__How to complete this task__: From the entries below, extract every line that includes the word "мост".

Collection entries:
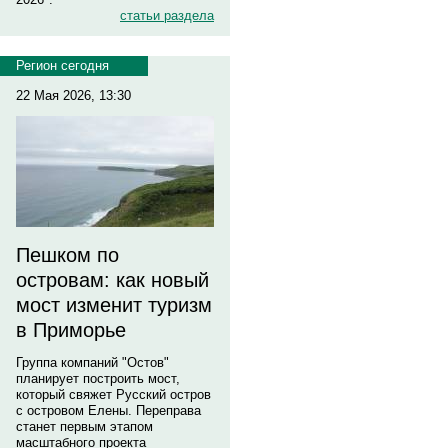
статьи раздела
Регион сегодня
22 Мая 2026, 13:30
Пешком по
островам: как новый
мост изменит туризм
в Приморье
Группа компаний "Остов"
планирует построить мост,
который свяжет Русский остров
с островом Елены. Переправа
станет первым этапом
масштабного проекта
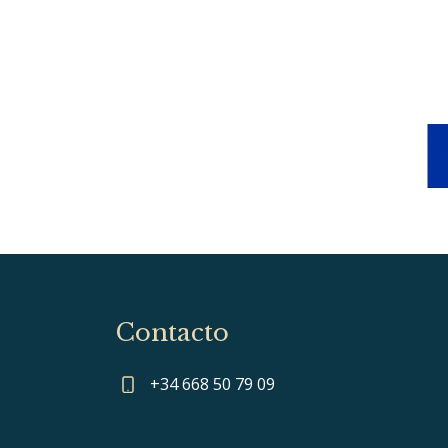
Contacto
+34 668 50 79 09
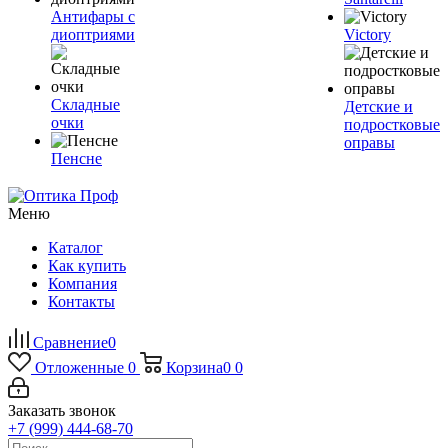
Антифары с
диоптриями
Victory
Складные
Детские и
очки
подростковые
оправы
Пенсне
Меню
Каталог
Как купить
Компания
Контакты
Сравнение
0
Отложенные
0
Корзина
0
0
Заказать звонок
+7 (999) 444-68-70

__Solution below__:
мост изменит туризм
планирует построить мост,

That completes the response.